[Exercise inputs]:
┏━━

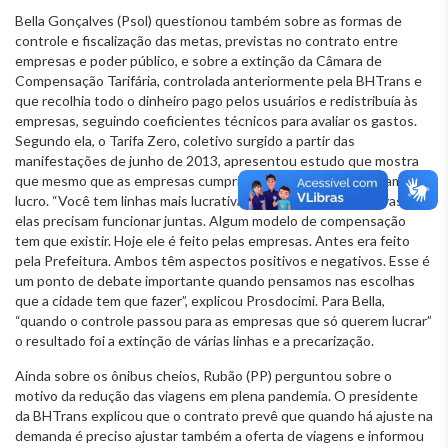
Bella Gonçalves (Psol) questionou também sobre as formas de
controle e fiscalização das metas, previstas no contrato entre
empresas e poder público, e sobre a extinção da Câmara de
Compensação Tarifária, controlada anteriormente pela BHTrans e
que recolhia todo o dinheiro pago pelos usuários e redistribuía às
empresas, seguindo coeficientes técnicos para avaliar os gastos.
Segundo ela, o Tarifa Zero, coletivo surgido a partir das
manifestações de junho de 2013, apresentou estudo que mostra
que mesmo que as empresas cumprissem as metas elas teriam
lucro. “Você tem linhas mais lucrativas, outras pouco lucrativas e
elas precisam funcionar juntas. Algum modelo de compensação
tem que existir. Hoje ele é feito pelas empresas. Antes era feito
pela Prefeitura. Ambos têm aspectos positivos e negativos. Esse é
um ponto de debate importante quando pensamos nas escolhas
que a cidade tem que fazer”, explicou Prosdocimi. Para Bella,
“quando o controle passou para as empresas que só querem lucrar”
o resultado foi a extinção de várias linhas e a precarização.
Ainda sobre os ônibus cheios, Rubão (PP) perguntou sobre o
motivo da redução das viagens em plena pandemia. O presidente
da BHTrans explicou que o contrato prevê que quando há ajuste na
demanda é preciso ajustar também a oferta de viagens e informou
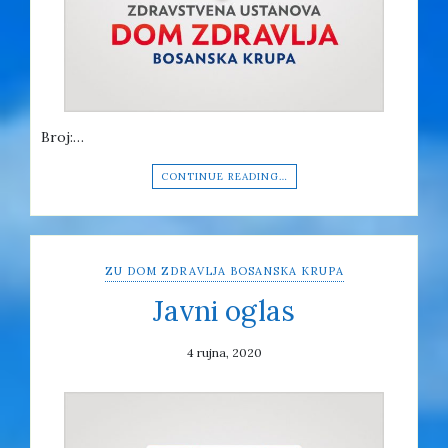
Broj:…
CONTINUE READING…
ZU DOM ZDRAVLJA BOSANSKA KRUPA
Javni oglas
4 rujna, 2020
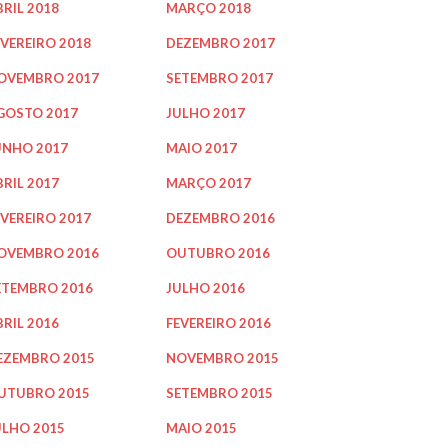
BRIL 2018
MARÇO 2018
EVEREIRO 2018
DEZEMBRO 2017
OVEMBRO 2017
SETEMBRO 2017
GOSTO 2017
JULHO 2017
UNHO 2017
MAIO 2017
BRIL 2017
MARÇO 2017
EVEREIRO 2017
DEZEMBRO 2016
OVEMBRO 2016
OUTUBRO 2016
ETEMBRO 2016
JULHO 2016
BRIL 2016
FEVEREIRO 2016
EZEMBRO 2015
NOVEMBRO 2015
UTUBRO 2015
SETEMBRO 2015
ULHO 2015
MAIO 2015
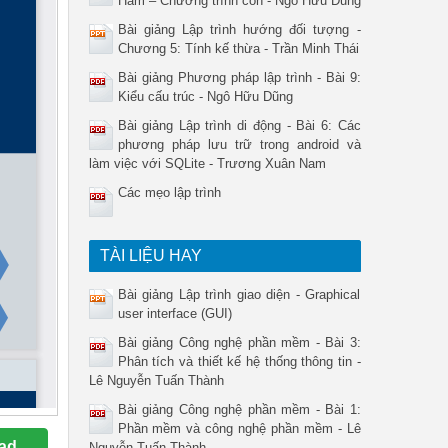
Hàm – Chương trình con - Ngô Hữu Dũng
Bài giảng Lập trình hướng đối tượng -
Chương 5: Tính kế thừa - Trần Minh Thái
Bài giảng Phương pháp lập trình - Bài 9:
Kiểu cấu trúc - Ngô Hữu Dũng
Bài giảng Lập trình di động - Bài 6: Các
phương pháp lưu trữ trong android và
làm việc với SQLite - Trương Xuân Nam
Các mẹo lập trình
TÀI LIỆU HAY
Bài giảng Lập trình giao diện - Graphical
user interface (GUI)
Bài giảng Công nghệ phần mềm - Bài 3:
Phân tích và thiết kế hệ thống thông tin -
Lê Nguyễn Tuấn Thành
Bài giảng Công nghệ phần mềm - Bài 1:
Phần mềm và công nghệ phần mềm - Lê
ad
Nguyễn Tuấn Thành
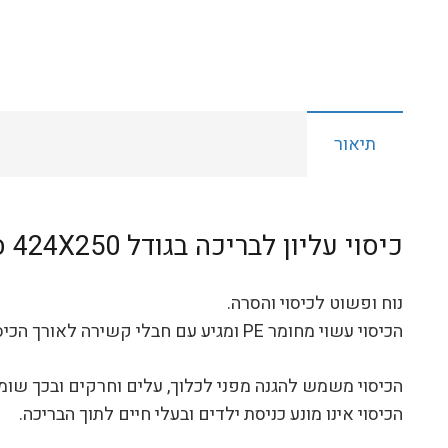
תיאור
כיסוי עליון לבריכה בגודל 424X250 ס"מ.
נוח ופשוט לכיסוי והסרה.
הכיסוי עשוי מחומר PE ומגיע עם חבלי קשירה לאורך הכיסוי.
הכיסוי משמש להגנה מפני לכלוך, עלים וחרקים ובכך שומ
הכיסוי אינו מונע כניסת ילדים ובעלי חיים לתוך הבריכה.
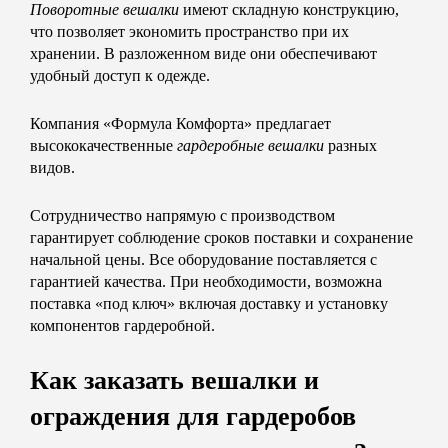
Поворотные вешалки
имеют складную конструкцию,
что позволяет экономить пространство при их
хранении. В разложенном виде они обеспечивают
удобный доступ к одежде.
Компания «Формула Комфорта» предлагает
высококачественные
гардеробные вешалки
разных
видов.
Сотрудничество напрямую с производством
гарантирует соблюдение сроков поставки и сохранение
начальной цены. Все оборудование поставляется с
гарантией качества. При необходимости, возможна
поставка «под ключ» включая доставку и установку
компонентов гардеробной.
Как заказать вешалки и
ограждения для гардеробов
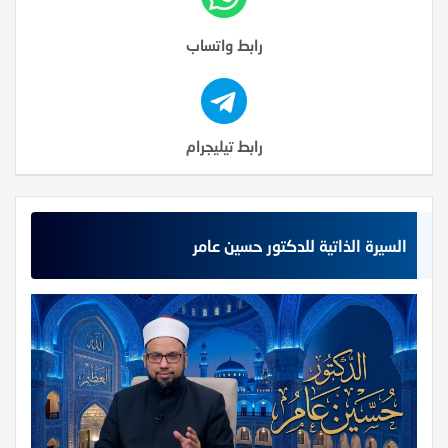
رابط واتساب
رابط تيليجرام
السيرة الذاتية للدكتور حسين عامر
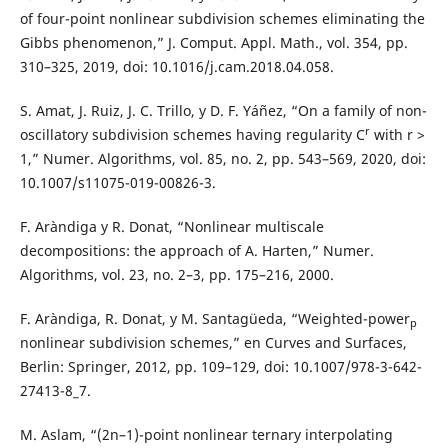
of four-point nonlinear subdivision schemes eliminating the
Gibbs phenomenon,” J. Comput. Appl. Math., vol. 354, pp.
310–325, 2019, doi: 10.1016/j.cam.2018.04.058.
S. Amat, J. Ruiz, J. C. Trillo, y D. F. Yáñez, “On a family of non-
r
oscillatory subdivision schemes having regularity C
with r >
1,” Numer. Algorithms, vol. 85, no. 2, pp. 543–569, 2020, doi:
10.1007/s11075-019-00826-3.
F. Aràndiga y R. Donat, “Nonlinear multiscale
decompositions: the approach of A. Harten,” Numer.
Algorithms, vol. 23, no. 2–3, pp. 175–216, 2000.
F. Aràndiga, R. Donat, y M. Santagüeda, “Weighted-power
p
nonlinear subdivision schemes,” en Curves and Surfaces,
Berlin: Springer, 2012, pp. 109–129, doi: 10.1007/978-3-642-
27413-8_7.
M. Aslam, “(2n–1)-point nonlinear ternary interpolating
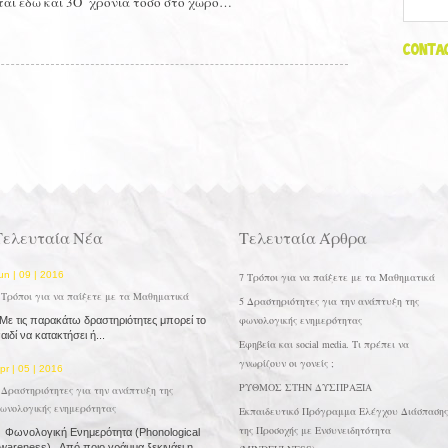
ται εδώ και 3O χρόνια τόσο στο χώρο…
Contac
Τελευταία Νέα
Τελευταία Άρθρα
un | 09 | 2016
7 Τρόποι για να παίξετε με τα Μαθηματικά
 Τρόποι για να παίξετε με τα Μαθηματικά
5 Δραστηριότητες για την ανάπτυξη της
φωνολογικής ενημερότητας
ε τις παρακάτω δραστηριότητες μπορεί το
αιδί να κατακτήσει ή...
Εφηβεία και social media. Τι πρέπει να
γνωρίζουν οι γονείς ;
pr | 05 | 2016
ΡΥΘΜΟΣ ΣΤΗΝ ΔΥΣΠΡΑΞΙΑ
 Δραστηριότητες για την ανάπτυξη της
ωνολογικής ενημερότητας
Εκπαιδευτικό Πρόγραμμα Ελέγχου Διάσπασης
της Προσοχής με Ενσυνειδητότητα
ωνολογική Ενημερότητα (Phonological
wareness) Από ποιο γράμμα ξεκινάει η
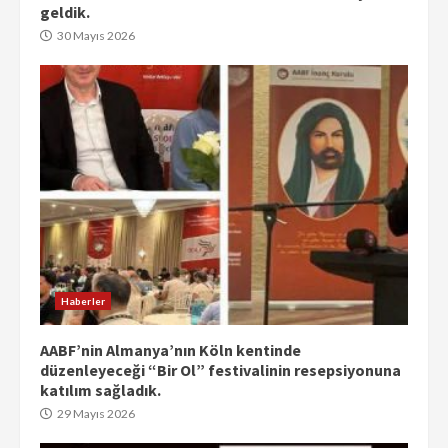
geldik.
30 Mayıs 2026
Haberler
AABF’nin Almanya’nın Köln kentinde
düzenleyeceği “Bir Ol” festivalinin resepsiyonuna
katılım sağladık.
29 Mayıs 2026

┗━━

[Problem statement]: Nothing but a number should be given: the tally of lines in the listing that contain "também".

[Result of this task]: 2